Page-level text extractions
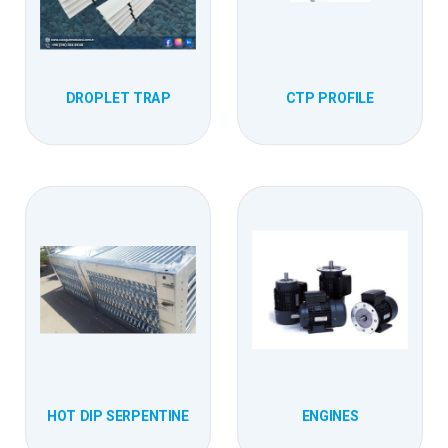
DROPLET TRAP
CTP PROFILE
HOT DIP SERPENTINE
ENGINES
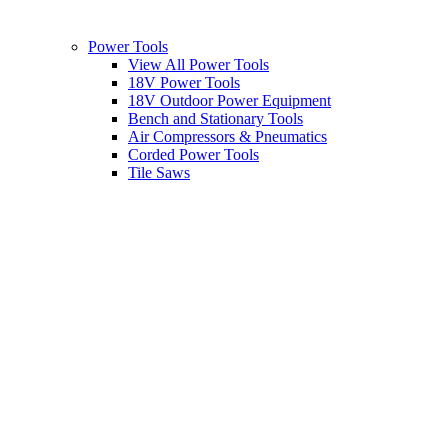
Power Tools
View All Power Tools
18V Power Tools
18V Outdoor Power Equipment
Bench and Stationary Tools
Air Compressors & Pneumatics
Corded Power Tools
Tile Saws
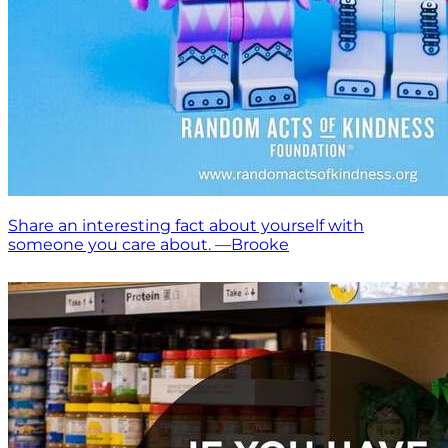
Share an interesting fact about yourself with
someone you care about. —Brooke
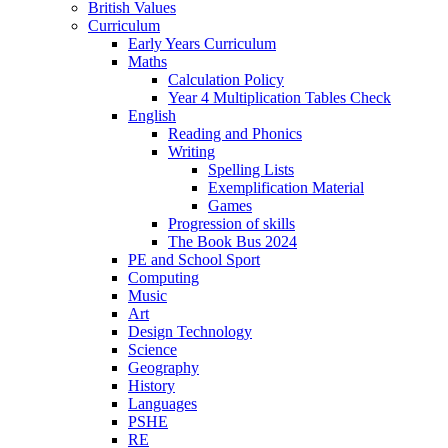
British Values
Curriculum
Early Years Curriculum
Maths
Calculation Policy
Year 4 Multiplication Tables Check
English
Reading and Phonics
Writing
Spelling Lists
Exemplification Material
Games
Progression of skills
The Book Bus 2024
PE and School Sport
Computing
Music
Art
Design Technology
Science
Geography
History
Languages
PSHE
RE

> **Exercise requirements**:
Can the lines from the start of the records through the line with "Early Years Curriculum" be given again exactly, with the pictures left out?

> **Response area**:
DROPLET TRAP
CTP PROFILE
HOT DIP SERPENTINE
ENGINES
Power Tools
View All Power Tools
18V Power Tools
18V Outdoor Power Equipment
Bench and Stationary Tools
Air Compressors & Pneumatics
Corded Power Tools
Tile Saws
Share an interesting fact about yourself with
someone you care about. —Brooke
British Values
Curriculum
Early Years Curriculum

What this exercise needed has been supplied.